The House of David Inscription
By far the most celebrated find from Dan, the House of David inscription is a late ninth-century BCE victory text inscribed on basalt stone in the Aramaic language. An Aramaean king, most likely Hazael of Damascus, occupied the Israelite city of Dan sometimes probably in the 840s, after which he evidently erected this inscription in a public place to indicate his suzerainty over the city. After his hold on the city ended, the Israelites seem to have torn down the inscription, broken it up and reused its fragments in the construction of a new outer gate –– a fitting end to the hubris of their conqueror. As a result of this appropriation of the inscribed fragments as building materials, excavator Avraham Biran discovered extant pieces within the wall of the outer gate in secondary context.

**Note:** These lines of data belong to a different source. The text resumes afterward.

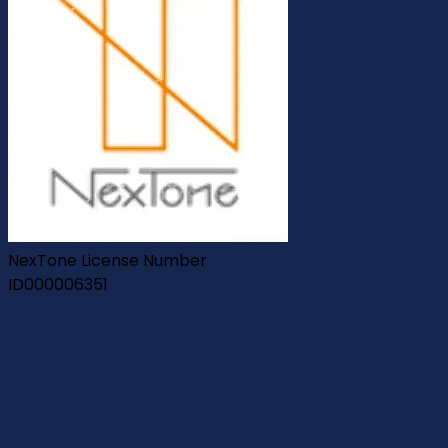
NexTone License Number
ID000006351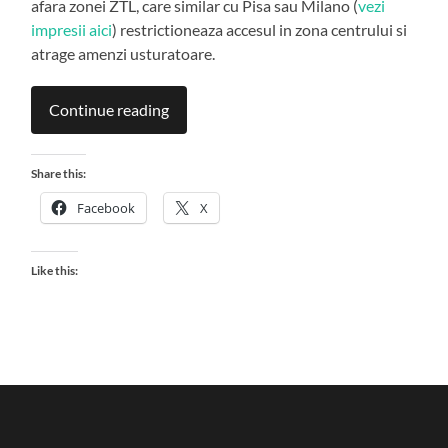
afara zonei ZTL, care similar cu Pisa sau Milano (
vezi
impresii aici
) restrictioneaza accesul in zona centrului si
atrage amenzi usturatoare.
Continue reading
Share this:
Facebook
X
Like this: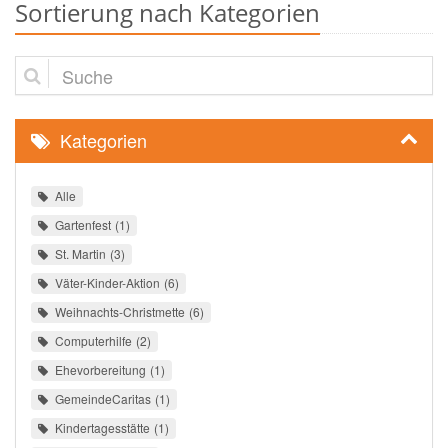
Sortierung nach Kategorien
Suche
Kategorien
Alle
Gartenfest
1
St. Martin
3
Väter-Kinder-Aktion
6
Weihnachts-Christmette
6
Computerhilfe
2
Ehevorbereitung
1
GemeindeCaritas
1
Kindertagesstätte
1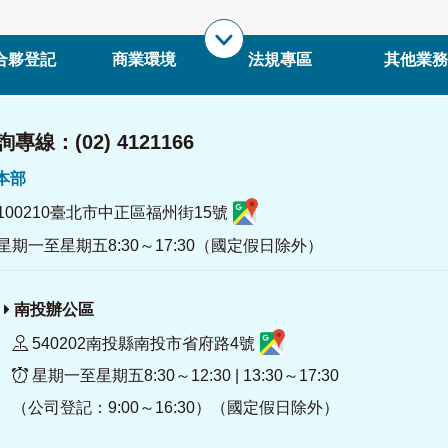
合夥登記
商業環境
法規專區
其他業務
專線：(02) 4121166
署本部
100210臺北市中正區福州街15號
星期一至星期五8:30～17:30（國定假日除外）
南投辦公區
540202南投縣南投市省府路4號
星期一至星期五8:30～12:30 | 13:30～17:30
（公司登記：9:00～16:30）（國定假日除外）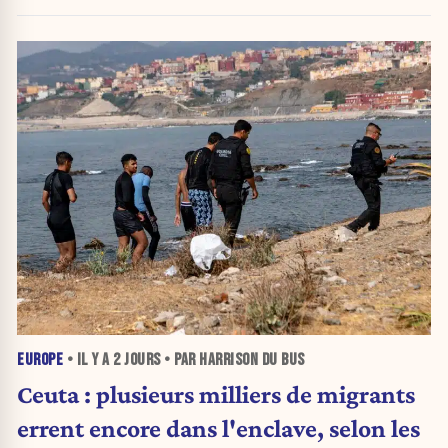
urnes
EUROPE
• IL Y A
2 JOURS
• PAR HARRISON DU BUS
Ceuta : plusieurs milliers de migrants
errent encore dans l'enclave, selon les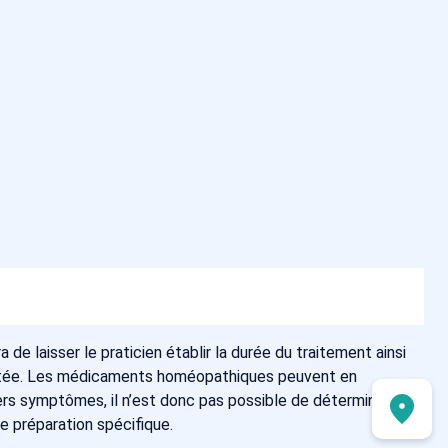
a de laisser le praticien établir la durée du traitement ainsi
aptée. Les médicaments homéopathiques peuvent en
vers symptômes, il n’est donc pas possible de déterminer
ne préparation spécifique.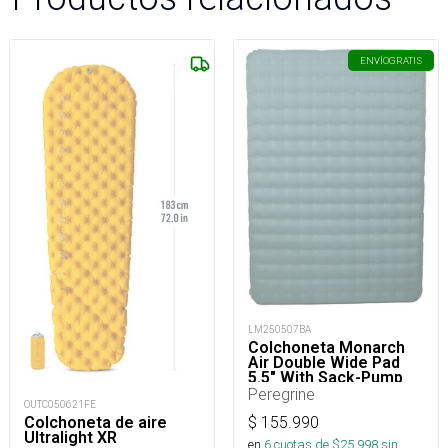
ENVÍO
GRATIS
LM250507BA
Colchoneta Monarch
Air Double Wide Pad
5.5" With Sack-Pump
Peregrine
OUTC050621FE
$
155.990
Colchoneta de aire
Ultralight XR
en
6
cuotas de $
25.998
sin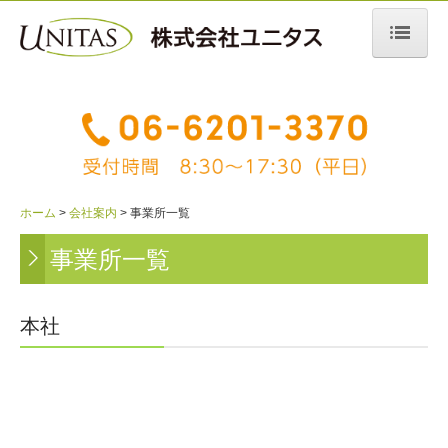
ホーム
会社案内
会社概要
ご挨拶
ホーム
会社案内
事業所一覧
沿革
事業所一覧
事業所一覧
本社
事業内容
施工事例
採用情報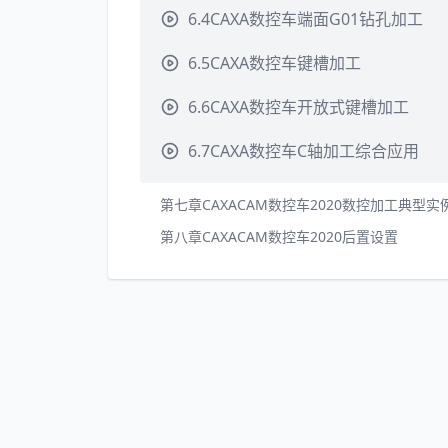
6.4CAXA数控车端面G01钻孔加工
6.5CAXA数控车键槽加工
6.6CAXA数控车开放式键槽加工
6.7CAXA数控车C轴加工综合应用
第七章CAXACAM数控车2020数控加工典型实
第八章CAXACAM数控车2020后置设置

Why is this inscription so important historically? In this text, the Aramaean king claims to have killed the kings of both Israel (Joram) and Judah (Ahaziah) in the course of his southern conquests. Interestingly, this parallels an account of the murders of Joram and Ahaziah in 2 Kings 9, but in the Hebrew Bible’s account it is Jehu who kills the two kings in a bloody coup and seizes the throne of Israel for himself! So we have a strange, complicated set of parallel texts, in which each names a different murderer. More importantly perhaps is the fact that the Aramaean king refers to the kingdom of Judah by its dynastic name, a name frequently used in the Hebrew Bible as well: the House of David. This not only indicates that the family of David still sat on the throne of Jerusalem, but this inscription represents the oldest textual reference to the historical King David ever discovered!
The House of David inscription is comprised of three related basalt fragments, which the Israelites apparently broke up following the end of foreign occupation by the Aramaean king who commissioned the Aramaic text in the 840s BCE.
Artist Gila Cook discovered the first major fragment of the inscription inside the wall of the outer gate. The fragment had been reused as constructional material.